Wed Mar 29 03:26:00 UTC 2017

> From: Ping Gao
> Sent: Tuesday, March 28, 2017 2:48 PM
> 
> This method tries to guarantee precision in second level, with the adjustment
> conducted in every 100ms. At the end of each vGPU switch calculate the
> sched time and subtract it from the time slice allocated; the dedicate time

what's meaning of "dedicate time"? Does it just mean "allocated time"?

> slice for every 100ms together with remaining timeslice, will be used to
> decide how much timeslice allocated to this vGPU in the next 100ms slice,
> with the end goal to guarantee weight ratio in second level.
> 
> Signed-off-by: Ping Gao <ping.a.gao at intel.com>
> ---
>  drivers/gpu/drm/i915/gvt/sched_policy.c | 75
> +++++++++++++++++++++++++++++++++
>  1 file changed, 75 insertions(+)
> 
> diff --git a/drivers/gpu/drm/i915/gvt/sched_policy.c
> b/drivers/gpu/drm/i915/gvt/sched_policy.c
> index f6723f6..c7fd8b8 100644
> --- a/drivers/gpu/drm/i915/gvt/sched_policy.c
> +++ b/drivers/gpu/drm/i915/gvt/sched_policy.c
> @@ -69,6 +69,75 @@ struct gvt_sched_data {
>  	struct list_head lru_vgpu_head;
>  };
> 
> +/* Calc the sched_time during vGPU switch, subtract it
> + * from the time slice allocated correspondingly.
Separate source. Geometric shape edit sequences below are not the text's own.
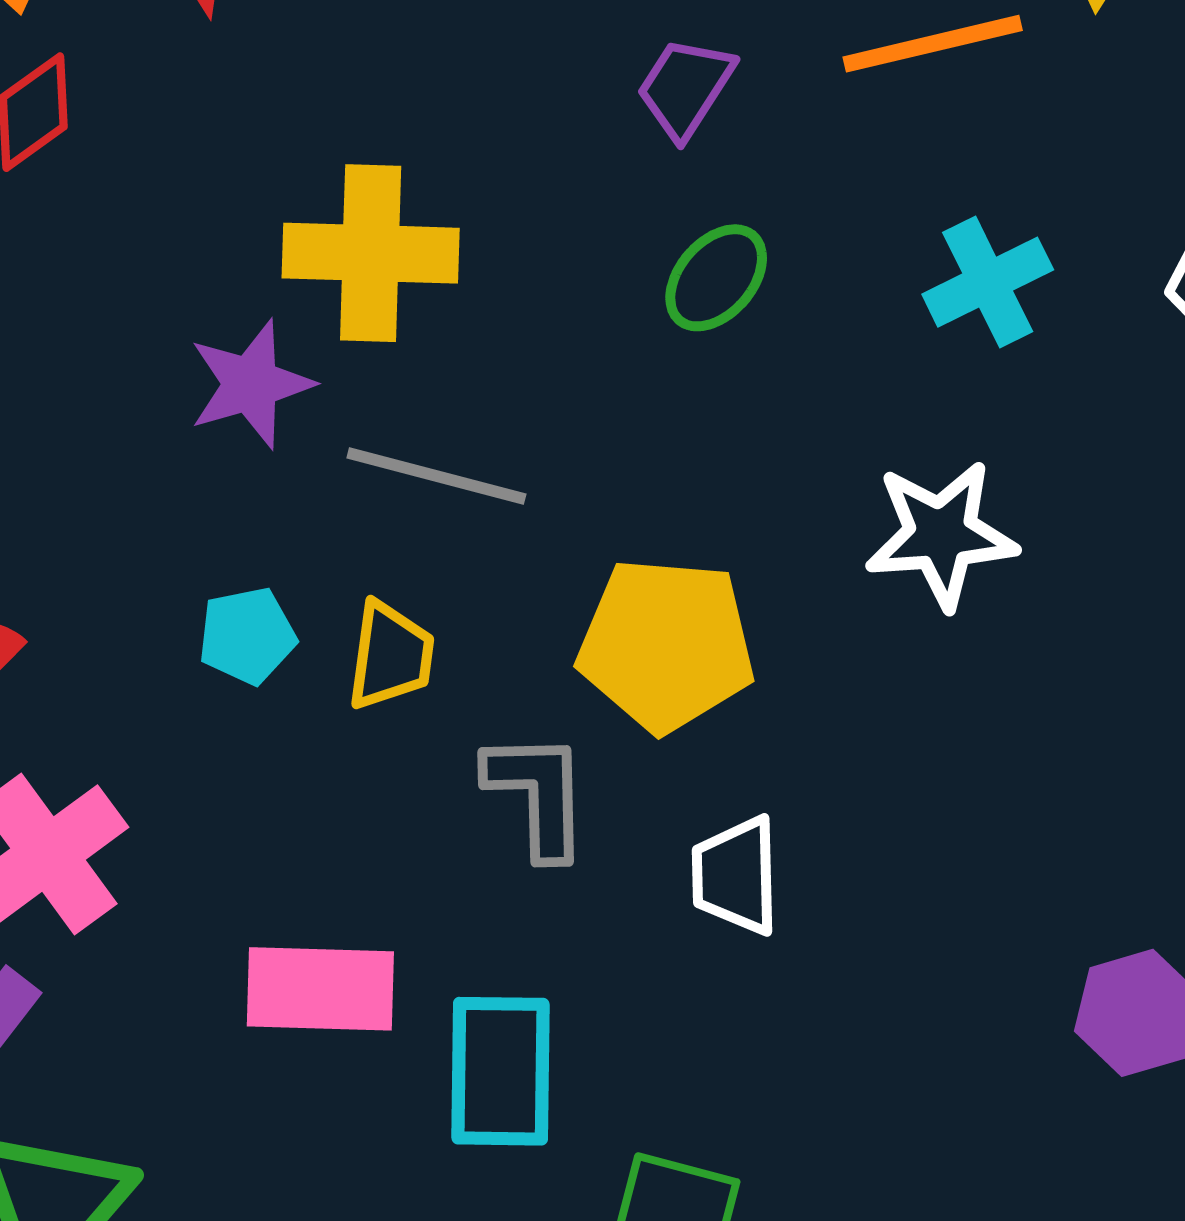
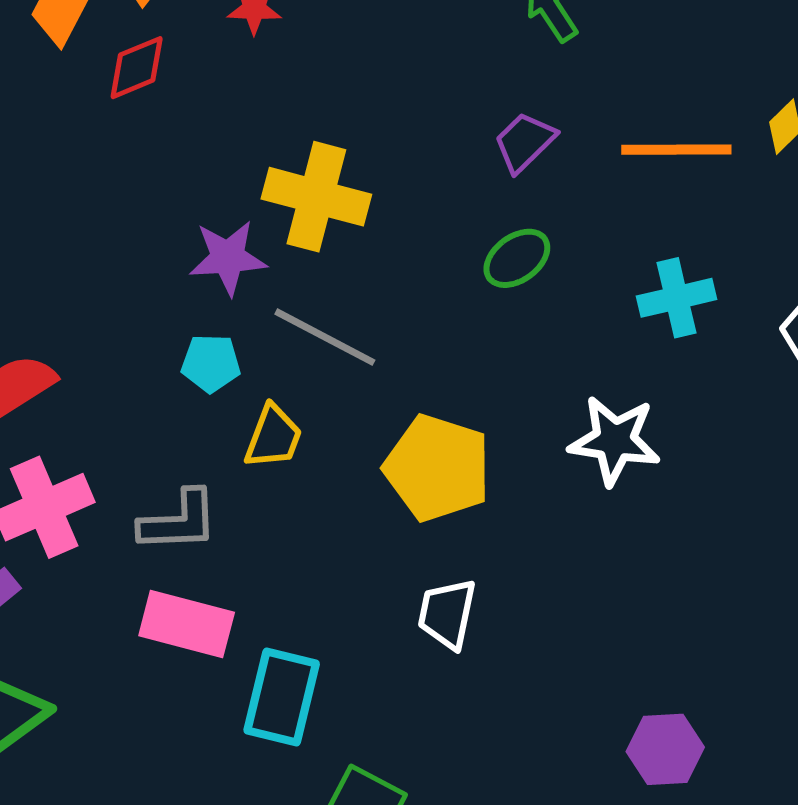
cyan pentagon: (247, 636) -> (211, 363), moved
gray L-shape: (537, 794) -> (179, 521), moved, turned 76

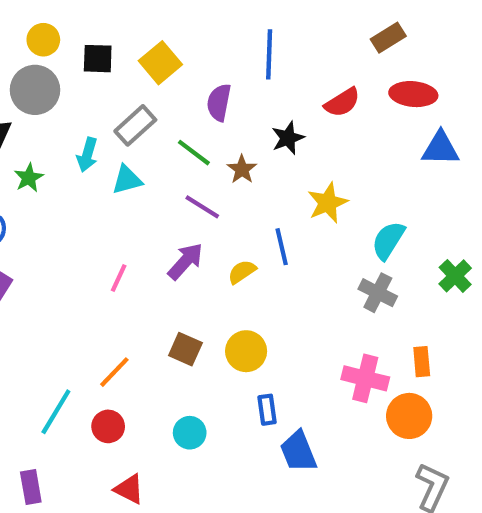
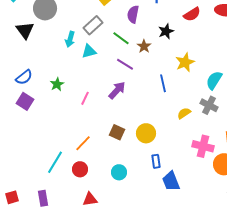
green star: (29, 178) -> (57, 84), moved
yellow semicircle: (242, 272) -> (184, 113), moved
red triangle: (129, 489) -> (90, 199), turned -35

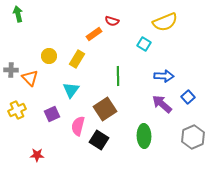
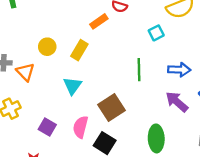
cyan square: (144, 44) -> (156, 33), turned 32
green line: (118, 76) -> (139, 70), moved
purple square: (52, 114) -> (47, 127), moved, turned -35

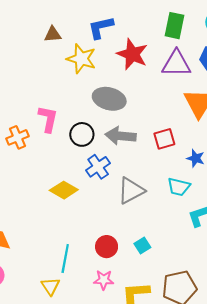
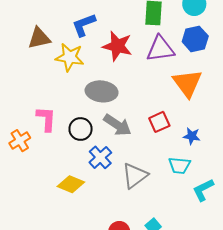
brown triangle: (53, 34) -> (39, 38), size x1.4
gray arrow: (121, 136) -> (117, 125), turned -144

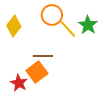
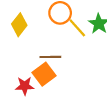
red star: (19, 83) -> (25, 86), turned -30

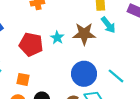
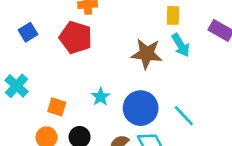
cyan star: (57, 38) -> (101, 97), moved
red pentagon: (31, 44) -> (76, 37), moved

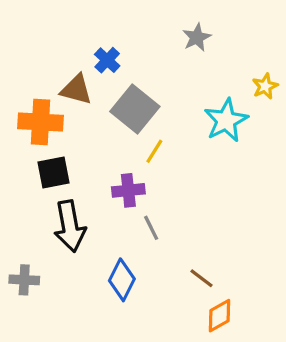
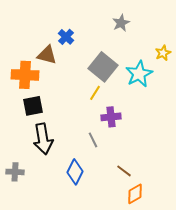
gray square: (135, 109) -> (103, 67), moved
purple cross: (128, 190) -> (111, 117), moved

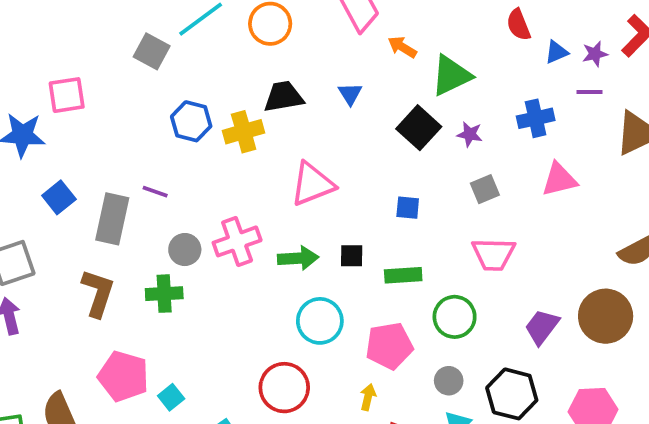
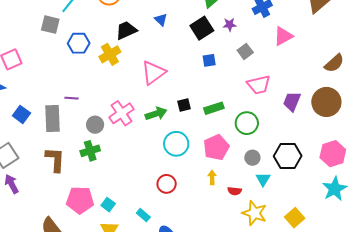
blue hexagon: (191, 121) -> (79, 43), moved
black square: (419, 128) -> (202, 28), turned 30
blue square: (408, 208) -> (209, 60), moved
purple trapezoid: (542, 327) -> (292, 102), moved
red circle: (284, 388) -> (167, 184), size x0.7

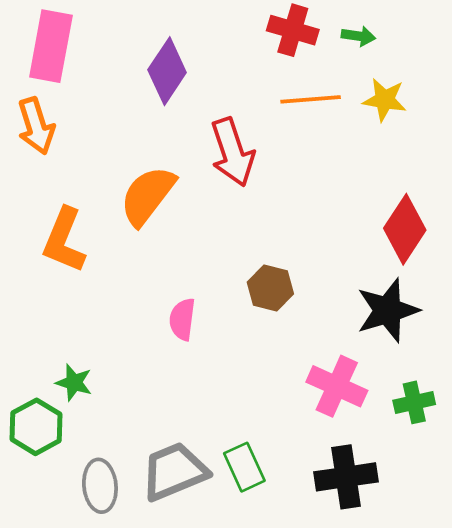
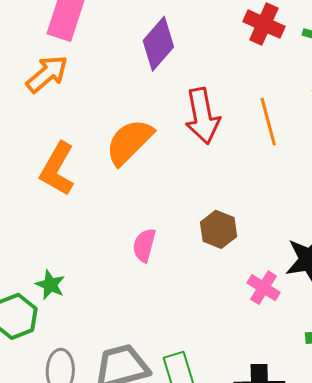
orange line: (311, 99) -> (268, 122), moved, turned 72
orange arrow: (36, 126) -> (47, 74), turned -120
pink cross: (337, 386) -> (264, 288), moved, size x0.7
It's not good to mention when this function will be invoked
by caller. Also the logic is obvious. No comment is OK.

> + */
> +static void stat_timeslice_usage(struct intel_vgpu *pre_vgpu) {

vgpu_update_timeslice

> +	ktime_t delta_ts;
> +	struct vgpu_sched_data *vgpu_data = pre_vgpu->sched_data;
> +
> +	delta_ts = vgpu_data->sched_out_time - vgpu_data->sched_in_time;
> +
> +	vgpu_data->sched_time += delta_ts;
> +	vgpu_data->left_ts -= delta_ts;
> +}
> +
> +#define GVT_TS_BALANCE_PERIOD_MS 100
> +
> +/* This function executed every 100ms, to alloc time slice
> + * for next 100ms.
> + */

bad comment. It's caller to decide how often this function will
be invoked. What you should describe is the algorithm implemented
here, e.g. use stage-based approach, etc.

> +static void gvt_timeslice_balance(struct gvt_sched_data *sched_data) {

gvt_balance_timeslice

> +	struct vgpu_sched_data *vgpu_data;
> +	struct list_head *pos;
> +	static uint64_t stage_check;
> +	int stage = stage_check++ % 10;

make 10 as a macro

> +
> +	if (stage == 0) {

add comment to describe what 'stage==0' means and what is done here.

> +		int total_weight = 0;
> +		ktime_t fair_timeslice;
> +
> +		/* Every vgpu should set valid weight at the same time */

is 'at the same time' accurate? or do you really mean "every
vgpu should have its weight set when it is created"?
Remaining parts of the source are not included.